- _Work to complete_
Unless it is a picture, every line from the start of the entries through the line with "сдавлен, во время родов, особенно" must be retyped exactly.

------ Data to examine

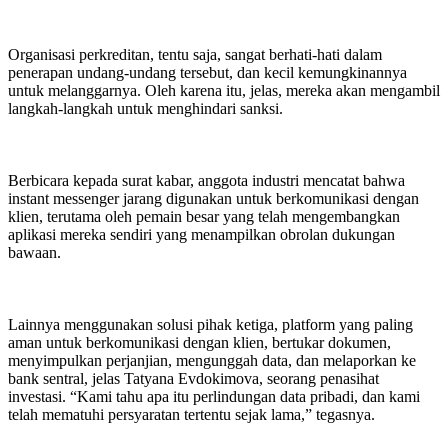
Organisasi perkreditan, tentu saja, sangat berhati-hati dalam
penerapan undang-undang tersebut, dan kecil kemungkinannya
untuk melanggarnya. Oleh karena itu, jelas, mereka akan mengambil
langkah-langkah untuk menghindari sanksi.
Berbicara kepada surat kabar, anggota industri mencatat bahwa
instant messenger jarang digunakan untuk berkomunikasi dengan
klien, terutama oleh pemain besar yang telah mengembangkan
aplikasi mereka sendiri yang menampilkan obrolan dukungan
bawaan.
Lainnya menggunakan solusi pihak ketiga, platform yang paling
aman untuk berkomunikasi dengan klien, bertukar dokumen,
menyimpulkan perjanjian, mengunggah data, dan melaporkan ke
bank sentral, jelas Tatyana Evdokimova, seorang penasihat
investasi. “Kami tahu apa itu perlindungan data pribadi, dan kami
telah mematuhi persyaratan tertentu sejak lama,” tegasnya.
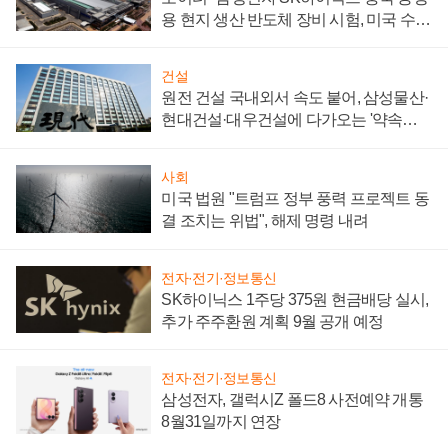
용 현지 생산 반도체 장비 시험, 미국 수출
통제 대비"
건설
원전 건설 국내외서 속도 붙어, 삼성물산·
현대건설·대우건설에 다가오는 '약속의
시간'
사회
미국 법원 "트럼프 정부 풍력 프로젝트 동
결 조치는 위법", 해제 명령 내려
전자·전기·정보통신
SK하이닉스 1주당 375원 현금배당 실시,
추가 주주환원 계획 9월 공개 예정
전자·전기·정보통신
삼성전자, 갤럭시Z 폴드8 사전예약 개통
8월31일까지 연장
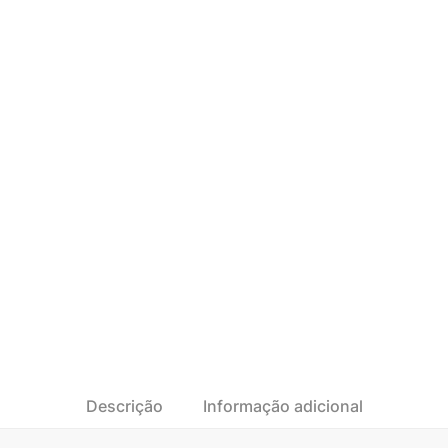
Descrição
Informação adicional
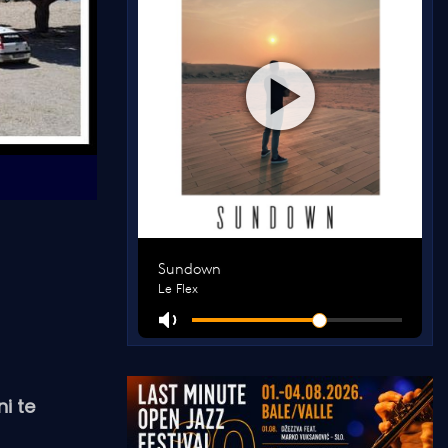
ni te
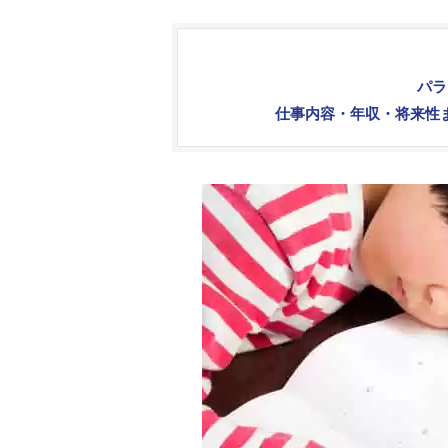
パラ
仕事内容・年収・将来性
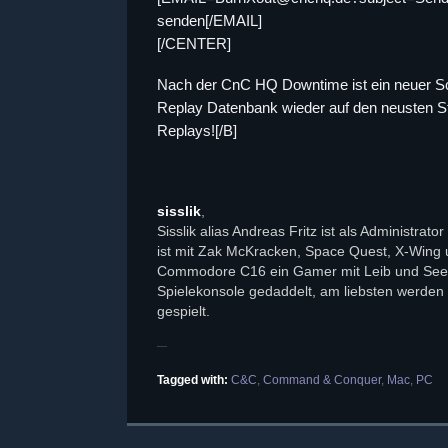
senden[/EMAIL]
[/CENTER]
Nach der CnC HQ Downtime ist ein neuer Sch
Replay Datenbank wieder auf den neusten St
Replays![/B]
sisslik
,
Sisslik alias Andreas Fritz ist als Administra
ist mit Zak McKracken, Space Quest, X-Wing
Commodore C16 ein Gamer mit Leib und Seele.
Spielekonsole gedaddelt, am liebsten werden S
gespielt.
Tagged with:
C&C
,
Command & Conquer
,
Mac
,
PC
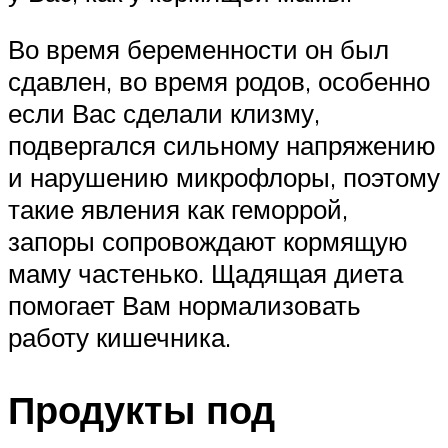
Во время беременности он был
сдавлен, во время родов, особенно
если Вас сделали клизму,
подвергался сильному напряжению
и нарушению микрофлоры, поэтому
такие явления как геморрой,
запоры сопровождают кормящую
маму частенько. Щадящая диета
помогает Вам нормализовать
работу кишечника.
Продукты под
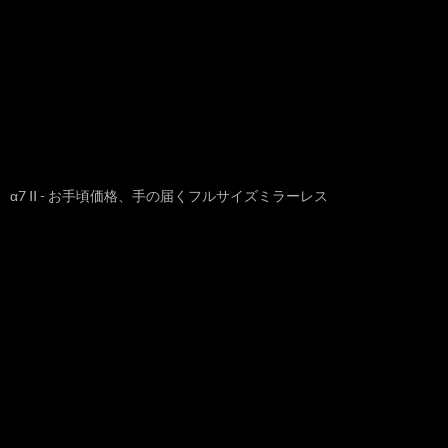
α7 II - お手頃価格、手の届くフルサイズミラーレス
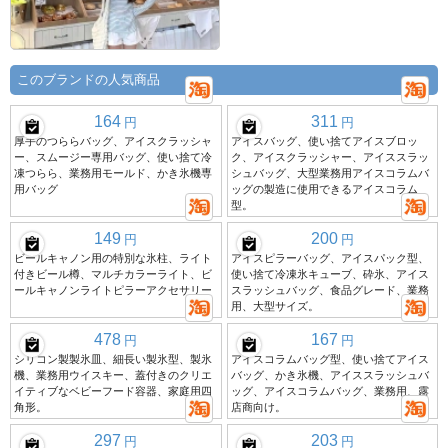
このブランドの人気商品
164
311
円
円
厚手のつららバッグ、アイスクラッシャ
アイスバッグ、使い捨てアイスブロッ
ー、スムージー専用バッグ、使い捨て冷
ク、アイスクラッシャー、アイススラッ
凍つらら、業務用モールド、かき氷機専
シュバッグ、大型業務用アイスコラムバ
用バッグ
ッグの製造に使用できるアイスコラム
型。
149
200
円
円
ビールキャノン用の特別な氷柱、ライト
アイスピラーバッグ、アイスパック型、
付きビール樽、マルチカラーライト、ビ
使い捨て冷凍氷キューブ、砕氷、アイス
ールキャノンライトピラーアクセサリー
スラッシュバッグ、食品グレード、業務
用、大型サイズ。
478
167
円
円
シリコン製製氷皿、細長い製氷型、製氷
アイスコラムバッグ型、使い捨てアイス
機、業務用ウイスキー、蓋付きのクリエ
バッグ、かき氷機、アイススラッシュバ
イティブなベビーフード容器、家庭用四
ッグ、アイスコラムバッグ、業務用、露
角形。
店商向け。
297
203
円
円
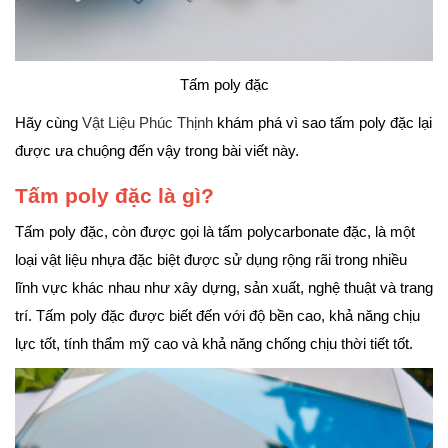
Tấm poly đặc
Hãy cùng
Vật Liệu Phúc Thịnh
khám phá vì sao tấm poly đặc lại
được ưa chuộng đến vậy trong bài viết này.
Tấm poly đặc là gì?
Tấm poly đặc, còn được gọi là tấm polycarbonate đặc, là một
loại vật liệu nhựa đặc biệt được sử dụng rộng rãi trong nhiều
lĩnh vực khác nhau như xây dựng, sản xuất, nghệ thuật và trang
trí. Tấm poly đặc được biết đến với độ bền cao, khả năng chịu
lực tốt, tính thẩm mỹ cao và khả năng chống chịu thời tiết tốt.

------------

- _Result of the task_
Organisasi perkreditan, tentu saja, sangat berhati-hati dalam
penerapan undang-undang tersebut, dan kecil kemungkinannya
untuk melanggarnya. Oleh karena itu, jelas, mereka akan mengambil
langkah-langkah untuk menghindari sanksi.
Berbicara kepada surat kabar, anggota industri mencatat bahwa
instant messenger jarang digunakan untuk berkomunikasi dengan
klien, terutama oleh pemain besar yang telah mengembangkan
aplikasi mereka sendiri yang menampilkan obrolan dukungan
bawaan.
Lainnya menggunakan solusi pihak ketiga, platform yang paling
aman untuk berkomunikasi dengan klien, bertukar dokumen,
menyimpulkan perjanjian, mengunggah data, dan melaporkan ke
bank sentral, jelas Tatyana Evdokimova, seorang penasihat
investasi. “Kami tahu apa itu perlindungan data pribadi, dan kami
telah mematuhi persyaratan tertentu sejak lama,” tegasnya.
용 현지 생산 반도체 장비 시험, 미국 수출
통제 대비"
건설
원전 건설 국내외서 속도 붙어, 삼성물산·
현대건설·대우건설에 다가오는 '약속의
시간'
사회
미국 법원 "트럼프 정부 풍력 프로젝트 동
결 조치는 위법", 해제 명령 내려
전자·전기·정보통신
SK하이닉스 1주당 375원 현금배당 실시,
추가 주주환원 계획 9월 공개 예정
전자·전기·정보통신
삼성전자, 갤럭시Z 폴드8 사전예약 개통
8월31일까지 연장
Descrição
Informação adicional
ni te
パラ
仕事内容・年収・将来性
senden[/EMAIL]
[/CENTER]
Nach der CnC HQ Downtime ist ein neuer Sch
Replay Datenbank wieder auf den neusten St
Replays![/B]
sisslik
,
Sisslik alias Andreas Fritz ist als Administra
ist mit Zak McKracken, Space Quest, X-Wing
Commodore C16 ein Gamer mit Leib und Seele.
Spielekonsole gedaddelt, am liebsten werden S
gespielt.
Tagged with:
C&C
,
Command & Conquer
,
Mac
,
PC
Во время беременности он был
сдавлен, во время родов, особенно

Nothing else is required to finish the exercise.